Medivation has declared  top-line results of a Phase 2 study showing that its investigational drug Dimebon(TM) significantly improved cognitive function in patients with mild-to-moderate Huntington's disease (HD).

Medivation, Inc. is a biopharmaceutical company focused on the rapid development of novel small molecule drugs to treat serious diseases for which there are limited treatment options. Cognitive function was significantly improved over placebo (p=0.03) as measured by the Mini-Mental State Examination (MMSE), the cognition scale most widely used by clinicians to assess patients with neurodegenerative diseases.

Dimebon is an orally-available small molecule that has been shown to inhibit brain cell death in preclinical models relevant to Alzheimer's disease and Huntington's disease, making it a potential treatment for these and other neurodegenerative diseases.

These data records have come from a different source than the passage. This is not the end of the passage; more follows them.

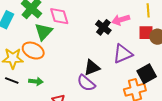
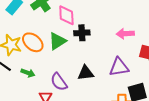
black cross: (103, 27) -> (82, 33), moved, turned 35
green triangle: (44, 32) -> (57, 41), moved
purple semicircle: (86, 83) -> (59, 82), moved

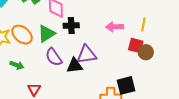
purple triangle: (119, 67) -> (87, 54), moved
purple semicircle: (59, 82) -> (54, 57), moved

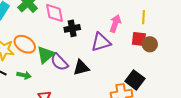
pink arrow: (115, 27) -> (115, 23), turned 120
green triangle: (46, 34) -> (46, 55), moved
purple triangle: (87, 54) -> (101, 42), moved
black square: (126, 85) -> (135, 80), turned -30

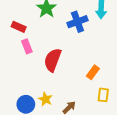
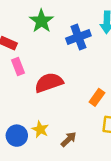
red semicircle: (53, 60) -> (49, 83), turned 50

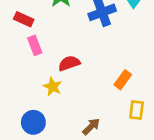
red semicircle: (49, 83) -> (69, 63), size x0.7
yellow star: (40, 129) -> (53, 87), moved

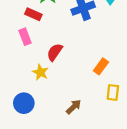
red rectangle: (24, 19) -> (33, 14), moved
red semicircle: (69, 63) -> (55, 52), turned -36

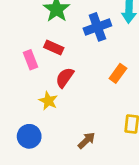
red rectangle: (33, 14) -> (54, 47), moved
orange rectangle: (101, 66) -> (118, 73), moved

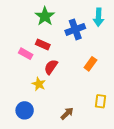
pink rectangle: (31, 60) -> (26, 54), turned -40

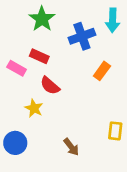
orange rectangle: (90, 64) -> (102, 71), moved
red semicircle: (51, 67) -> (50, 86), turned -84
brown arrow: (67, 113) -> (71, 147), turned 96

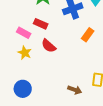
yellow star: (34, 108) -> (25, 53), moved
brown arrow: (71, 147) -> (75, 90), moved, turned -32

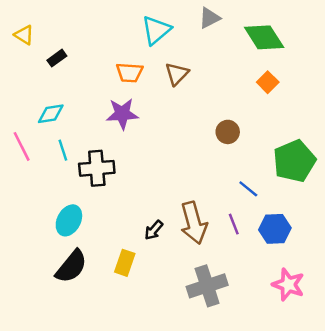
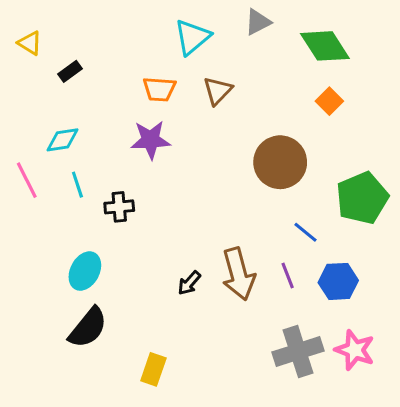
brown circle: (228, 132) -> (280, 162), size x1.8
black cross: (97, 168) -> (119, 207), size x0.7
yellow rectangle: (125, 263) -> (153, 369), moved
gray cross: (207, 286) -> (298, 352), moved

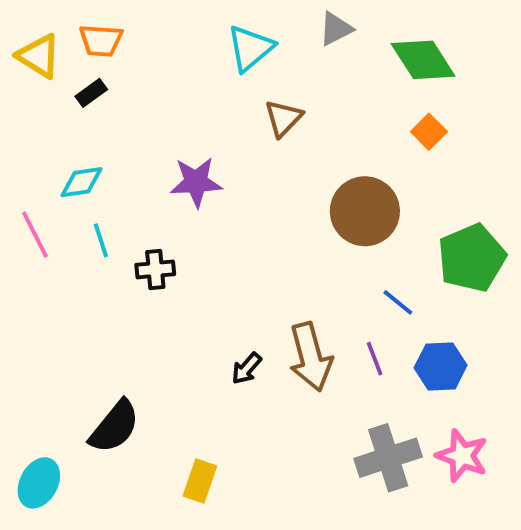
yellow triangle: (30, 43) -> (39, 56), size x1.4
orange trapezoid: (159, 89) -> (101, 40), moved
cyan ellipse: (85, 271) -> (39, 483), moved

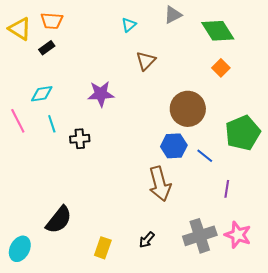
cyan triangle: (250, 48) -> (129, 25), size x0.6
purple line: (375, 359) -> (227, 189), moved, turned 30
blue hexagon: (441, 367) -> (174, 146), moved
black arrow: (246, 368) -> (147, 240), moved

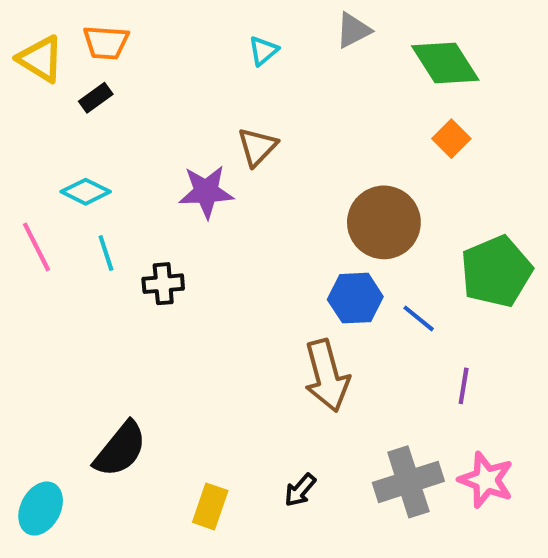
brown triangle: (146, 61) -> (257, 147), moved
cyan diamond: (42, 94) -> (86, 192), turned 35

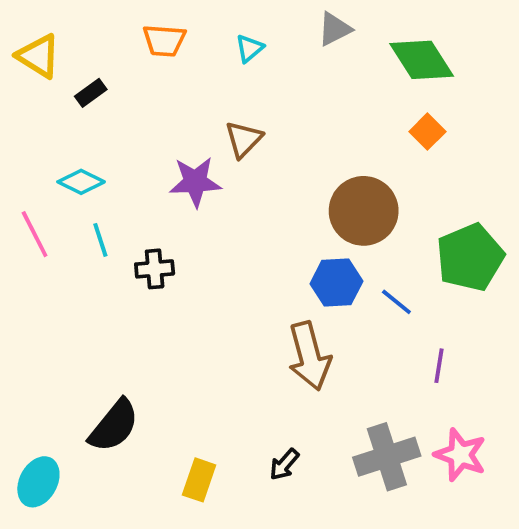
orange trapezoid: (106, 43) -> (164, 41), moved

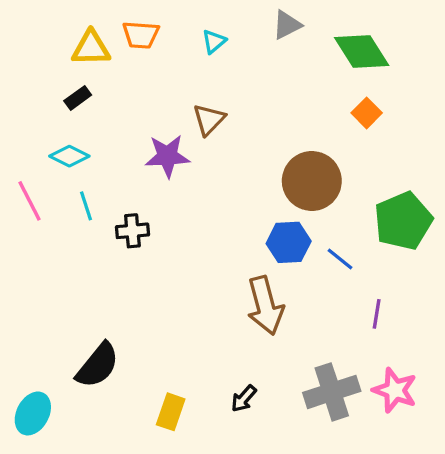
yellow triangle: (38, 56) -> (91, 48), moved, turned -33
black rectangle: (91, 93) -> (78, 98), moved

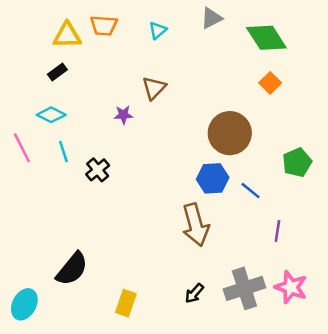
purple star: (167, 156) -> (123, 115), size x0.6
green pentagon: (403, 221) -> (297, 162), size x0.7
black cross: (132, 231) -> (98, 170), turned -35
black arrow: (244, 399) -> (194, 293), moved

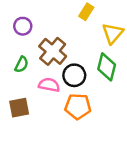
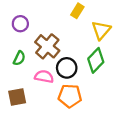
green diamond: (107, 67) -> (96, 60), turned 30

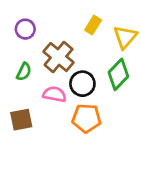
yellow rectangle: (77, 11) -> (93, 25), moved

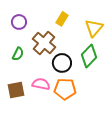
yellow rectangle: (93, 25) -> (62, 19), moved
pink semicircle: (55, 94) -> (41, 84), moved

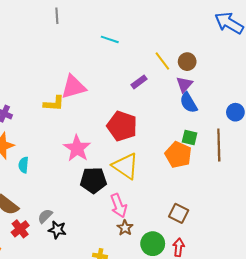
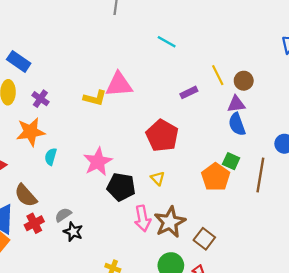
purple triangle: (184, 84) -> (236, 104), turned 30
pink star: (77, 148) -> (98, 162), moved
yellow triangle: (125, 166) -> (158, 178), size x0.5
brown star: (125, 228) -> (170, 222), moved, size x1.8

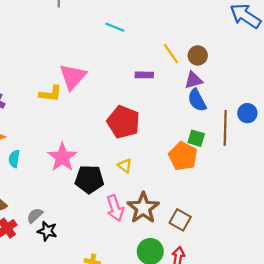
pink triangle: (119, 84) -> (73, 77), turned -36
purple rectangle: (189, 92) -> (144, 75), turned 35
brown line: (260, 175) -> (225, 128), moved

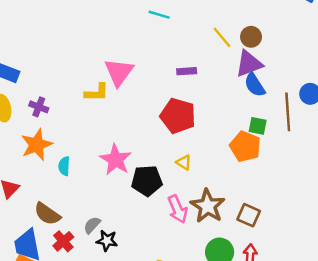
purple rectangle: (144, 75) -> (187, 71), moved
purple triangle: (193, 80) -> (249, 64), size x1.4

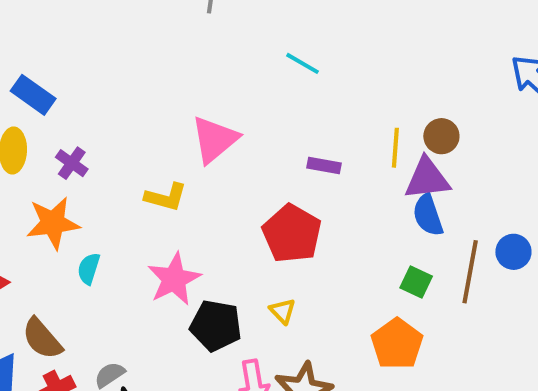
yellow line: (222, 37) -> (395, 148), moved, turned 30
yellow L-shape: (97, 92) -> (166, 197), moved
orange pentagon: (245, 146) -> (397, 344), moved

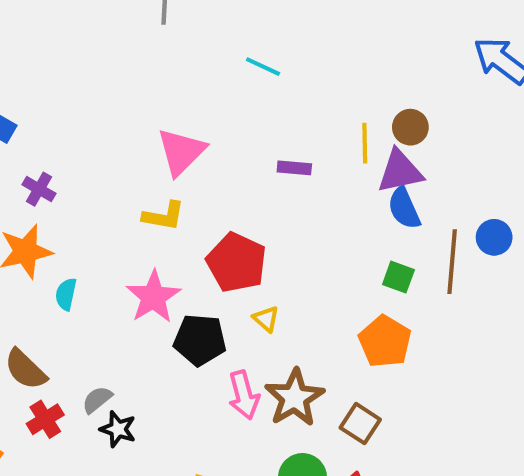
yellow L-shape: (166, 197) -> (164, 216), moved
red pentagon: (292, 234) -> (236, 262), moved

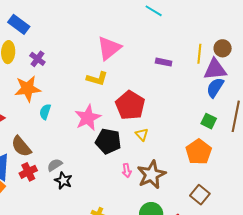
blue semicircle: (404, 208) -> (215, 88), turned 50
pink arrow: (244, 395) -> (127, 171), size x0.6
brown square: (360, 424) -> (200, 195), moved

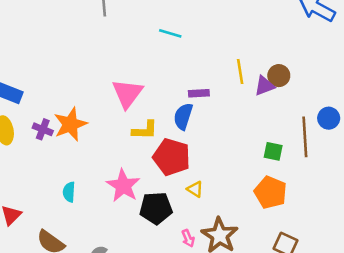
brown circle: (223, 48) -> (279, 76), moved
purple triangle: (215, 69) -> (264, 86), size x0.7
yellow L-shape: (97, 79) -> (145, 130), moved
blue semicircle: (215, 88) -> (183, 116), moved
orange star: (28, 89) -> (70, 124), moved

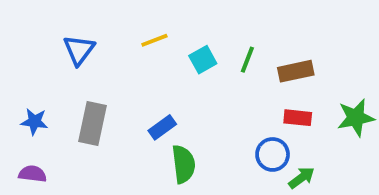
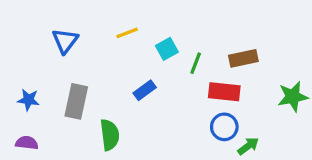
green line: (247, 60) -> (196, 63), moved
red rectangle: (298, 118) -> (224, 92), moved, size x1.4
blue rectangle: (162, 127) -> (145, 90), moved
green semicircle: (183, 164) -> (110, 135), moved

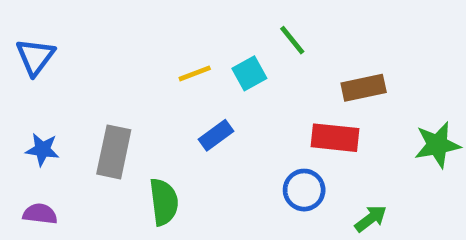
yellow line: (127, 33) -> (195, 73), moved
blue triangle: (65, 41) -> (35, 57), moved
green line: (196, 63) -> (292, 40), moved, turned -60
blue circle: (224, 127) -> (304, 190), moved

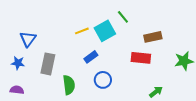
blue triangle: (35, 57) -> (28, 39), moved
cyan square: (249, 73) -> (105, 31), size x1.5
blue circle: (304, 190) -> (103, 80), moved

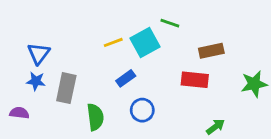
green line: (123, 17) -> (170, 23), turned -32
blue star: (18, 63) -> (36, 81), moved
purple semicircle: (17, 90) -> (19, 113), moved

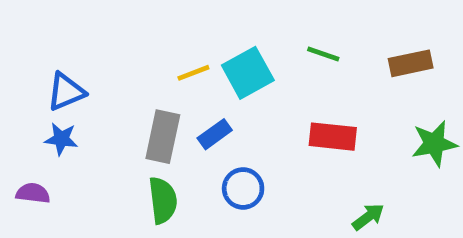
green line: (170, 23) -> (323, 54), moved
brown rectangle: (211, 51) -> (411, 63), moved
blue triangle: (39, 54) -> (66, 92), turned 30
gray rectangle: (66, 88) -> (163, 137), moved

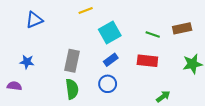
green line: (323, 54) -> (153, 35), moved
yellow line: (193, 73) -> (86, 10), moved
blue triangle: (66, 92) -> (34, 20), moved
blue rectangle: (215, 134) -> (111, 60), moved

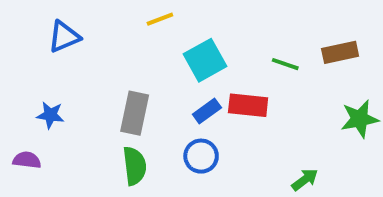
red rectangle: (147, 61) -> (248, 105), moved

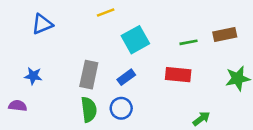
green line: (285, 64) -> (188, 42), turned -30
red rectangle: (248, 105) -> (178, 75), moved
blue rectangle: (207, 111) -> (126, 77), moved
blue circle: (201, 156) -> (121, 108), moved

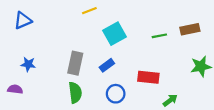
blue triangle: (42, 24) -> (23, 21), moved
red rectangle: (178, 75) -> (148, 77), moved
blue circle: (121, 108) -> (116, 94), moved

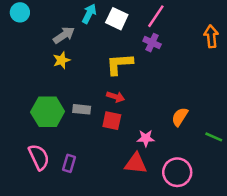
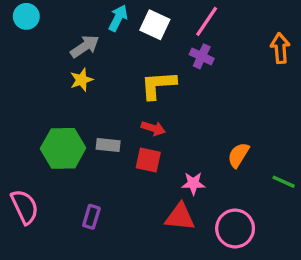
pink semicircle: (39, 157) -> (25, 207), moved

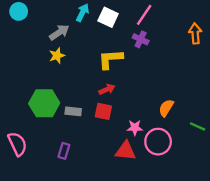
red arrow: (153, 128) -> (107, 89), turned -42
gray rectangle: (108, 145) -> (73, 111), moved
pink circle: (235, 228) -> (158, 142), moved

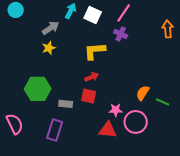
gray rectangle: (73, 111) -> (66, 104), moved
green line: (198, 126) -> (163, 102), moved
purple rectangle: (64, 151) -> (55, 130), size x1.5

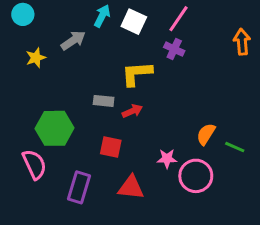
yellow star: (49, 48) -> (36, 58), moved
red square: (89, 96) -> (111, 147), moved
gray rectangle: (66, 104) -> (104, 101), moved
pink semicircle: (15, 124) -> (34, 164), moved
red triangle: (108, 130) -> (131, 187), moved

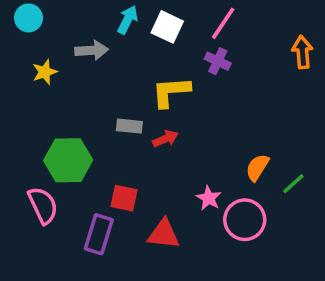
gray arrow: (73, 40) -> (92, 50), turned 30
red square: (111, 147) -> (124, 198), moved
green line: (235, 147) -> (293, 184), turned -66
pink star: (167, 159) -> (209, 198), turned 30

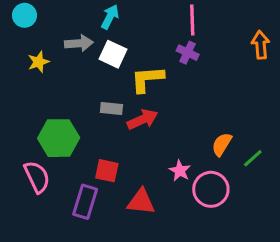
pink line: (223, 23) -> (192, 20), turned -36
white square: (167, 27) -> (113, 54), moved
red arrow: (165, 139) -> (143, 119), size x1.4

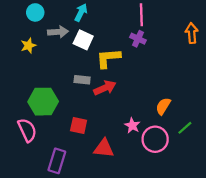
cyan circle: (24, 15) -> (35, 12), moved
green line: (253, 158) -> (185, 128), moved
purple rectangle: (85, 202) -> (57, 161), moved

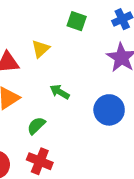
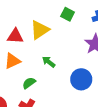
yellow triangle: (41, 49) -> (40, 30), size x1.5

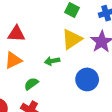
yellow triangle: (40, 30) -> (72, 39), moved
green arrow: (49, 62) -> (52, 61), turned -48

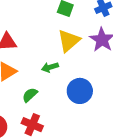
blue circle: (87, 79) -> (80, 91), moved

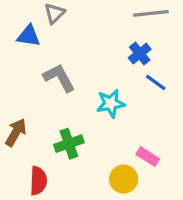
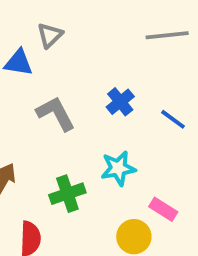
blue cross: (140, 54) -> (120, 102), moved
cyan star: (111, 103) -> (118, 168), moved

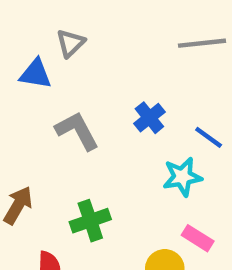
cyan star: (118, 168) -> (182, 177), moved

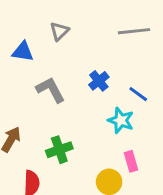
gray triangle: (71, 43) -> (59, 31), moved
cyan star: (182, 177) -> (121, 120), turned 30
pink rectangle: (198, 238) -> (131, 161), turned 42

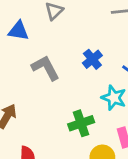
green cross: (59, 150) -> (81, 123), moved

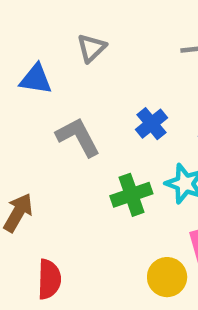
green cross: (81, 123) -> (131, 195), moved

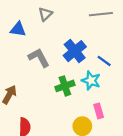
blue cross: (151, 124) -> (75, 51), size x1.5

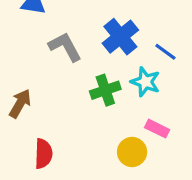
pink rectangle: (99, 111) -> (157, 129), turned -48

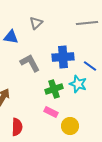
blue cross: (120, 37) -> (63, 57), turned 35
pink rectangle: (157, 129) -> (51, 112), moved

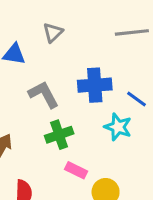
green cross: (54, 89) -> (59, 135), moved

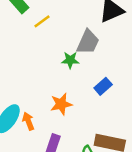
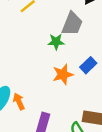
orange star: (61, 104) -> (63, 74), moved

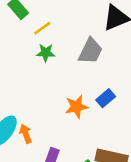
green star: (56, 42) -> (46, 53), moved

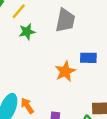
blue rectangle: (106, 98) -> (88, 58), turned 56

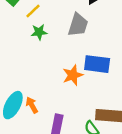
blue rectangle: (88, 58) -> (97, 64), size x1.5

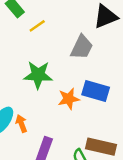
green star: (39, 32) -> (38, 75), moved, size x1.6

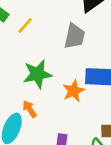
orange arrow: (21, 124) -> (30, 109), moved

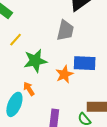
yellow line: (25, 25) -> (16, 40), moved

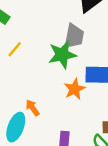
green star: (35, 61) -> (62, 55), moved

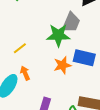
yellow line: (15, 49) -> (20, 48), moved

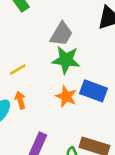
gray trapezoid: (71, 22) -> (61, 34), moved
orange star: (62, 65) -> (66, 96), turned 30

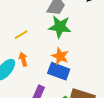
blue rectangle: (94, 91) -> (59, 71), moved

Huntington's disease is a progressive, neurodegenerative disease. Dimebon-treated patients also demonstrated favorable results on the behavioral component of the United Huntington's Disease Rating Scale (UHDRS), a composite scale measuring several components of HD, but these results did not reach statistical significance.

Dimebon was very well tolerated in this trial. The overall incidence of adverse events was lower in the Dimebon group than in the placebo group, an unusual finding in a clinical study of any drug. This result is consistent with a similar finding from the first pivotal Alzheimer's disease trial in which Dimebon-treated patients had significantly fewer serious adverse events after one year of treatment.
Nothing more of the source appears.